Source code for symfluence.core.config.config_loader

# SPDX-License-Identifier: GPL-3.0-or-later
# Copyright (C) 2024-2026 SYMFLUENCE Team <dev@symfluence.org>

"""
Configuration loading, normalization, and validation for SYMFLUENCE.

This module provides the core configuration loading pipeline that transforms raw YAML
configuration files into validated, type-safe configuration dictionaries. It handles
key normalization, backwards compatibility via aliases, type coercion, environment
variable overrides, and user-friendly validation error messages.

Configuration Flow:
    1. **Load**: Read YAML configuration file from disk
    2. **Normalize**: Apply key aliases and type coercion (normalize_config)
    3. **Override**: Apply environment variable overrides (_load_env_overrides)
    4. **Validate**: Validate against Pydantic schema (validate_config)
    5. **Use**: Configuration ready for SYMFLUENCE components

Key Functionality:
    Normalization (normalize_config):
        - Converts all keys to uppercase for consistency
        - Applies alias mappings for backwards compatibility
        - Coerces string values to appropriate types (bool, int, float, list)
        - Handles legacy CONFLUENCE naming → SYMFLUENCE

    Validation (validate_config):
        - Checks for required fields (8 mandatory keys)
        - Validates field types using Pydantic models
        - Validates enum values (literal choices)
        - Provides detailed error messages with suggestions

    Type Coercion (_coerce_value):
        - Booleans: 'true', 'yes', '1' → True; 'false', 'no', '0' → False
        - None: 'none', 'null', '' → None
        - Numbers: Automatic int/float detection
        - Lists: Comma-separated strings → list of items
        - Pass-through: Other types unchanged

    Environment Overrides (_load_env_overrides):
        - Reads SYMFLUENCE_* environment variables
        - Strips prefix and normalizes keys
        - Applies type coercion
        - Overrides file-based configuration

    Error Formatting (_format_validation_error):
        - Groups errors by type (missing, invalid, other)
        - Suggests similar field names for typos (fuzzy matching)
        - Shows expected vs actual values
        - Links to documentation and templates

Alias Mapping:
    Normalization aliases are defined in ``legacy_aliases.NORMALIZATION_ALIASES``
    and provide backwards compatibility::

        GR_SPATIAL → GR_SPATIAL_MODE
        OPTIMISATION_METHODS → OPTIMIZATION_METHODS (UK → US spelling)
        OPTIMISATION_TARGET → OPTIMIZATION_TARGET
        OPTIMIZATION_ALGORITHM → ITERATIVE_OPTIMIZATION_ALGORITHM
        CONFLUENCE_DATA_DIR → SYMFLUENCE_DATA_DIR (legacy name)
        CONFLUENCE_CODE_DIR → SYMFLUENCE_CODE_DIR
        DOMAIN_DISCRETIZATION → SUB_GRID_DISCRETIZATION

Required Configuration Fields:
    Core:
        - SYMFLUENCE_DATA_DIR: Data directory path
        - SYMFLUENCE_CODE_DIR: Code directory path
        - DOMAIN_NAME: Basin/domain identifier
        - EXPERIMENT_ID: Experiment/run identifier

    Temporal:
        - EXPERIMENT_TIME_START: Simulation start time (YYYY-MM-DD HH:MM)
        - EXPERIMENT_TIME_END: Simulation end time (YYYY-MM-DD HH:MM)

    Spatial:
        - DOMAIN_DEFINITION_METHOD: Delineation method (lumped/TBL/distribute)
        - SUB_GRID_DISCRETIZATION: Discretization approach (lumped/elevation/...)

    Model:
        - HYDROLOGICAL_MODEL: Model name (SUMMA/FUSE/GR/...)
        - FORCING_DATASET: Forcing dataset name (ERA5/CONUS404/...)
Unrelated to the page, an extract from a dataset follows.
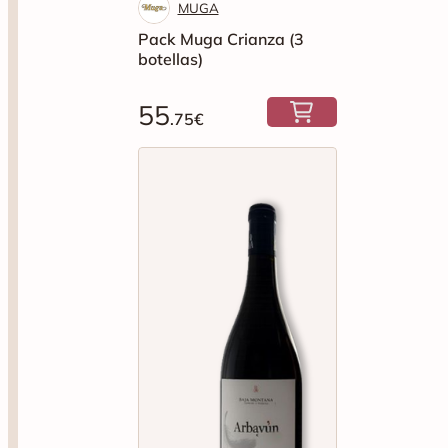
MUGA
Pack Muga Crianza (3
botellas)
55
.75€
Environment Variable Support:
    All configuration keys can be overridden via environment variables using
    the SYMFLUENCE_ prefix::

        export SYMFLUENCE_DOMAIN_NAME="test_basin"
        export SYMFLUENCE_EXPERIMENT_ID="run_001"
        export SYMFLUENCE_HYDROLOGICAL_MODEL="SUMMA"

    Environment variables are:
    - Normalized using same rules as file-based config
    - Type-coerced automatically
    - Applied after file loading (highest precedence)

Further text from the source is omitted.